A new record high number of 84% of Americans now disapprove of Congress, with the 13% that approve tying the all-time low record, according to a new poll released from Gallup on Tuesday. The numbers reflect the sentiments of the country following Congress and President Obama reaching an agreement to raise the debt ceiling.
The 13% that say approve of Congress tied the all-time low approval in December 2010, Gallup reports.
When the last poll was conducted asking Americans how they rated the job approval of Congress early last month, 18% said that they approved with 77% saying they disapproved.
When Gallup asked how they approved of congress by political ideology, an overwhelming 86% of Independents say they disapprove, while only 9% say they approve. Those polled say that 15% approve of the Democrats and 17% approve of the Republicans. 83% say they disapprove of the Democrats and 81% say they disapprove of the Republicans, respectively.
However, in a poll released just last Friday, August 12, 51% of those polled say if the 2012 election were held today, they would vote for a Democratic candidate, while 44% say they’d vote for a Republican.

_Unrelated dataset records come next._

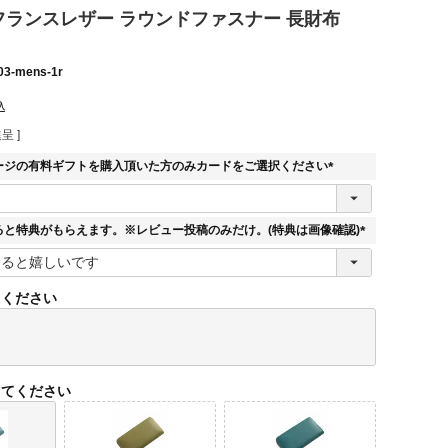
E フランスレザー ラウンドファスナー 長財布
03-mens-1r
込
呈 ]
ージの有料ギフトを購入頂いた方のみカードをご選択ください
(
必
須
ると特典がもらえます。※レビュー投稿のみだけ。(特典は画像確認)
)
(
必
須
てください
)
してください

Gallup said the results mean that the Democrats may be “better positioned today to win seats in the 2012 congressional elections than it was leading up to the midterms that resulted in its loss of 63 House seats and majority control”. They note, however, that that the advantage of the Democrats wasn’t as strong as 2006 when they won back control of the House and Senate, or in 2008 when now-President Obama helped maintain it.
A majority of those polled also reacted negatively toward the Tea Party, with 42% saying that an endorsement by the Tea Party would make them less likely to vote for a candidate, and 23% saying that they would view the endorsement favorably. Amongst Republicans polled, 44% said that a Tea Party endorsement would make them more likely to vote for the candidate, with 42% saying it wouldn’t make a difference. 66% of Democrats, however, say a Tea Party endorsement would make them less likely to vote for the candidate.
“To re-establish a more favorable positioning with voters, the Republican Party will have to deal carefully with the national Tea Party movement,” Gallup said. “While most Republicans say Tea Party endorsements either make no difference to their vote or increase their likelihood of supporting a candidate, at this point the effect on the all-important independent vote is more negative than positive.”